I dodged the swing of a rusty sword, hacked off a zombie’s arm, then caved in its head. The things hadn’t died with Arde, and they seemed to recover swiftly from any wound dealt them. Not even the headshots kept them down for too long.
“Mary,” Rhianne said. “Please.”
Mary froze and stared at the creature pinned beneath her. “How?” She demanded.
“The Lambeth Hex,” the undead replied.
“Damn,” I swore as a zombie grabbed me in that moment’s distraction. Kargad caught it from behind and sent it flying back into the bulk of the creatures.
“Hell of a fight, Cap’n,” he mused as we stepped up and struck down another charging group.
The gate kept them from overwhelming us, but it also kept us from making much headway. In time, fatigue would take us as surely as it would have taken me fighting Arde unless we changed the game. With that being the case, what did we have to lose by giving the undead witch quarter? If this hex worked like Mary said it did, it would definitely turn the tide.
“Mary!” I called out. “Let her try.”
Out in the city, fire blossomed, and a great moan went through the assembled horde as some turned and shambled back into the city.
“Fine!” my witch yelled back. “But she’s mine if she tricks us!”
I didn’t respond, I had my hands full with another rush of the dead. These zombies must have been Arde’s own crew. They were faster and bore weapons along with the decaying remnants of uniforms. Up until now, we’d faced the drowned and murdered dead that rose up in the Commodore’s wake.
“I ain't sure this be the best idea, Cap’n,” Tabitha Binx was at my side, suddenly, exchanging a quick series of parries and thrusts with a leering, undead sailor.

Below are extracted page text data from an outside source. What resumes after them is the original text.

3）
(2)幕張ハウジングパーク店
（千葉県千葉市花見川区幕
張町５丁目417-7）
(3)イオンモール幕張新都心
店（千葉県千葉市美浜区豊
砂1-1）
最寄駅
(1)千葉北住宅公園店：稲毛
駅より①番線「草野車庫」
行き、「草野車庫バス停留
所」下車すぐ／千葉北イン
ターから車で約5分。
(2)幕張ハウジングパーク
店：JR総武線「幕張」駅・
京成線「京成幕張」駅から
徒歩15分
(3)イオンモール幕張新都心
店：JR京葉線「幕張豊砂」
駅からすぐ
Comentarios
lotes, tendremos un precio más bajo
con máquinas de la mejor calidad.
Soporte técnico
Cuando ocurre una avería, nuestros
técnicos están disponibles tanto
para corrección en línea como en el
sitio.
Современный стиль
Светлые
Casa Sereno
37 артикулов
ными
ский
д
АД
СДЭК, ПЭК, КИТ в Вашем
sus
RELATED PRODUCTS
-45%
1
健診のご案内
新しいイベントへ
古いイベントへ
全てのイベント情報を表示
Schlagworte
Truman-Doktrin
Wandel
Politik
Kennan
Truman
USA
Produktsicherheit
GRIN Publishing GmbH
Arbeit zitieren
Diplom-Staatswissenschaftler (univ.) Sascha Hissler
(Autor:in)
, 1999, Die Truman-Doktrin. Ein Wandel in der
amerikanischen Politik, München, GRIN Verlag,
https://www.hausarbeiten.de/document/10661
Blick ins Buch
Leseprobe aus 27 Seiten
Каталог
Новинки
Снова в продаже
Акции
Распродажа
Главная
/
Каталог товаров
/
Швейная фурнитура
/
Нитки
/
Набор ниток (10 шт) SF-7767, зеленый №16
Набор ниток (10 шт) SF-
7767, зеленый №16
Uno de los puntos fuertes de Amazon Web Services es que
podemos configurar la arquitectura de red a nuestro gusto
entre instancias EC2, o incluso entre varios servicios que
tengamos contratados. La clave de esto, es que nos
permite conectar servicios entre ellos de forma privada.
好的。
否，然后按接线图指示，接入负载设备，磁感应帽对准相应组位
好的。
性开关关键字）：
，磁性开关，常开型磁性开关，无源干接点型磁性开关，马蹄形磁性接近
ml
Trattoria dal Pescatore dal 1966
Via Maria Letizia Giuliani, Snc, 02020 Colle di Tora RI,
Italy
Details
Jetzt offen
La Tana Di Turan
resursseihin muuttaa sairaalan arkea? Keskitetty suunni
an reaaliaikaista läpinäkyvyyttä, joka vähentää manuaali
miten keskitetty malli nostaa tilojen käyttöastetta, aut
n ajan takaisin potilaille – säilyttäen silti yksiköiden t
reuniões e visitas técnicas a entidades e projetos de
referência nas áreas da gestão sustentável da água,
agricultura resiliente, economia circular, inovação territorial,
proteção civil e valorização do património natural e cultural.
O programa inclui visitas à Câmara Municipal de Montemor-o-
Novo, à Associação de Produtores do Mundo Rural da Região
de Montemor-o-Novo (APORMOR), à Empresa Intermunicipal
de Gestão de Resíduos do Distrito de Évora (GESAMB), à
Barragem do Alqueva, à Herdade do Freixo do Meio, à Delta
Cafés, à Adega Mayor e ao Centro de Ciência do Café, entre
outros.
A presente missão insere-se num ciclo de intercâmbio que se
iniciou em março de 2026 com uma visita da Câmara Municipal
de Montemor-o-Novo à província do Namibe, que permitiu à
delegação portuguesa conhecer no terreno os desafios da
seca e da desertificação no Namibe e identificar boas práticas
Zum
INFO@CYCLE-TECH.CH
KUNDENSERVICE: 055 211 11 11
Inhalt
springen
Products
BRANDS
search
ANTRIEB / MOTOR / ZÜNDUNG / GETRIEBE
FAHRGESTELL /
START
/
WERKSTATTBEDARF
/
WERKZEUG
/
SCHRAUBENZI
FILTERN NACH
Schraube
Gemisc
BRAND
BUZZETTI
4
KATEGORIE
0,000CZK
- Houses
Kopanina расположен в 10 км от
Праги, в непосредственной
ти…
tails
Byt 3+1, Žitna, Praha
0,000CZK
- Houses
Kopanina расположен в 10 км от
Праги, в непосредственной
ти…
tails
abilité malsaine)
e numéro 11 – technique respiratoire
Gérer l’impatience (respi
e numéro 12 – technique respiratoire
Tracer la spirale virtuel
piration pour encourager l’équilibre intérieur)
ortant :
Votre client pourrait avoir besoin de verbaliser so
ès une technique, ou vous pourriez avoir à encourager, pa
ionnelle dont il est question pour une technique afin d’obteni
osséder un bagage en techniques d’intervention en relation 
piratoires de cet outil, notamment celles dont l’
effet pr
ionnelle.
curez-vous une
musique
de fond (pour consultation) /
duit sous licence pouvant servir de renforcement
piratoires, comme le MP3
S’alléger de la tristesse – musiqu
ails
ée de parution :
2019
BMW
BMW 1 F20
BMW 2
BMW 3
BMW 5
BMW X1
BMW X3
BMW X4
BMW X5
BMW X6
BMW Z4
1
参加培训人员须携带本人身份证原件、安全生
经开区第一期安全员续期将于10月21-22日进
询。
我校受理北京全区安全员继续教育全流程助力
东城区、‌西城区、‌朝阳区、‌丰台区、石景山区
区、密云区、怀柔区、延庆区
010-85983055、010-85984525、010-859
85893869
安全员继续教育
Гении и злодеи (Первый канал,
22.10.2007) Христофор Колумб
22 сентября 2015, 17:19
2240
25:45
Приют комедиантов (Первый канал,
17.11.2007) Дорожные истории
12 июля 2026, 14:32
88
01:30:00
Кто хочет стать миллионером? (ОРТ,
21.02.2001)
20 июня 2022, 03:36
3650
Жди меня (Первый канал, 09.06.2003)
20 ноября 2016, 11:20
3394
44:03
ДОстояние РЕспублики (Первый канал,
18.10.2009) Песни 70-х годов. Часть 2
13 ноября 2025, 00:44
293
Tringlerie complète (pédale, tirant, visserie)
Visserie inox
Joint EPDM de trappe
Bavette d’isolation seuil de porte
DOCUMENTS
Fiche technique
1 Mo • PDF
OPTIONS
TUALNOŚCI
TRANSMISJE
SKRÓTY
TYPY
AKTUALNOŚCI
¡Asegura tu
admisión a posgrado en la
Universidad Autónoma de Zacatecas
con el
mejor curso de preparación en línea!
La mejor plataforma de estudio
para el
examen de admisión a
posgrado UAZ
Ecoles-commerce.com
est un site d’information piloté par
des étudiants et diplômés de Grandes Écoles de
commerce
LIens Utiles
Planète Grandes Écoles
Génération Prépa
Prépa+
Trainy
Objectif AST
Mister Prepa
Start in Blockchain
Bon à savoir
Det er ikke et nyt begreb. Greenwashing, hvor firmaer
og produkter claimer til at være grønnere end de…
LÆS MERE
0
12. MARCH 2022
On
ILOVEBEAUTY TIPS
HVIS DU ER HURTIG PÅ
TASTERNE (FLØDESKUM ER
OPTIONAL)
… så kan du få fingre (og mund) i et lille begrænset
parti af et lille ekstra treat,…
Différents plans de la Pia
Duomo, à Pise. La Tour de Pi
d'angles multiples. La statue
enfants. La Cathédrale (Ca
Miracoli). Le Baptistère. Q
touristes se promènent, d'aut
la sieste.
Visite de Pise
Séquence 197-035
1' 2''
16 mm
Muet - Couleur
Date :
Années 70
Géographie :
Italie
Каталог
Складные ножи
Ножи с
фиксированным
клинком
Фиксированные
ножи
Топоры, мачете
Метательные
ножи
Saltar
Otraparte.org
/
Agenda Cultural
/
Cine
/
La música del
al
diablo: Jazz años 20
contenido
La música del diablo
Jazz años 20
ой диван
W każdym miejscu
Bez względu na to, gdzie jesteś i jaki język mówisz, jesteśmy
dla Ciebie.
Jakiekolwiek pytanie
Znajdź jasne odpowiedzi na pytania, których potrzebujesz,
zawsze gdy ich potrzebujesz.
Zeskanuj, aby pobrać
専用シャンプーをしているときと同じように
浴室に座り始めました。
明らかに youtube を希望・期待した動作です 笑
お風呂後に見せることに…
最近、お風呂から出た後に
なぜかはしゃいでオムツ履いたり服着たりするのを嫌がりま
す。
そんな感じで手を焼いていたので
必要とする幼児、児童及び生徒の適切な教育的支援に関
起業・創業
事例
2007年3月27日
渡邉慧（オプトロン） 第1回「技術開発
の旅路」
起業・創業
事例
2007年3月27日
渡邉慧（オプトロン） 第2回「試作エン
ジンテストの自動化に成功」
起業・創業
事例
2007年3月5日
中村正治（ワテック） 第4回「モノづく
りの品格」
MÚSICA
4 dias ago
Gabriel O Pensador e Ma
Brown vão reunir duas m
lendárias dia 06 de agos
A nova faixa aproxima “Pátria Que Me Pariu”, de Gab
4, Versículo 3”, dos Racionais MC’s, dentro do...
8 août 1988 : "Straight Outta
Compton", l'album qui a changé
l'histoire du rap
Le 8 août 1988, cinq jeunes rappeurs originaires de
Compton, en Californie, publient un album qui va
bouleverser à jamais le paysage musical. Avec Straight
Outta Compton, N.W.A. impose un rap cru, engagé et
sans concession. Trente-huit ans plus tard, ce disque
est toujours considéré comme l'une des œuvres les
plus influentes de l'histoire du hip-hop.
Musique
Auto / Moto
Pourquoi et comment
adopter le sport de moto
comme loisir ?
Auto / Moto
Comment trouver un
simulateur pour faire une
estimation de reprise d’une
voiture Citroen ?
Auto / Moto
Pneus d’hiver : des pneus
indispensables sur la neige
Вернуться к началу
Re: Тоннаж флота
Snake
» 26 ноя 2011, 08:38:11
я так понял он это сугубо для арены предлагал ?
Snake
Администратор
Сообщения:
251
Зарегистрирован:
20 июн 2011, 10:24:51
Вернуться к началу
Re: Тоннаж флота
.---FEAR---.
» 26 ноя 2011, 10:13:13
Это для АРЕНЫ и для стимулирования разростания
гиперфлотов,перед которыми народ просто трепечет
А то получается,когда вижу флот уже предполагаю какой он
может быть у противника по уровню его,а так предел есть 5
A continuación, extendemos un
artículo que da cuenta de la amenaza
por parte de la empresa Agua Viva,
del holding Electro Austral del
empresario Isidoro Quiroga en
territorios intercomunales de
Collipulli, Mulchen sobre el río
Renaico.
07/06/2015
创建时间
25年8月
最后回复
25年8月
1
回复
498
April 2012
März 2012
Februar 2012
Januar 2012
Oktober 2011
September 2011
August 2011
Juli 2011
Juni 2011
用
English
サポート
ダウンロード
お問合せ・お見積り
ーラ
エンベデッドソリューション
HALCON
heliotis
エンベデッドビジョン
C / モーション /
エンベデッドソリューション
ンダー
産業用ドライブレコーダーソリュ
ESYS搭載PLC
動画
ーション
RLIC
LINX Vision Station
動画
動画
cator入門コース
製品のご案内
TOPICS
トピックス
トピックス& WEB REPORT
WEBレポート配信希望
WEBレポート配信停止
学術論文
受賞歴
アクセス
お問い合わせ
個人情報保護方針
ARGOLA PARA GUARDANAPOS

These monsters were intelligent, too. They’d waited for the cannon fodder to soften us up and wear us out, then slipped into the horde to see if they could trick us.
“I ain’t either,” I admitted. “Thing is, we need a way to put these damned things down for good.”
Another burst of fire flared out in the streets. The storm still lashed above, and I had a feeling that the hulk of The Indomitable rode the waves out in the harbor.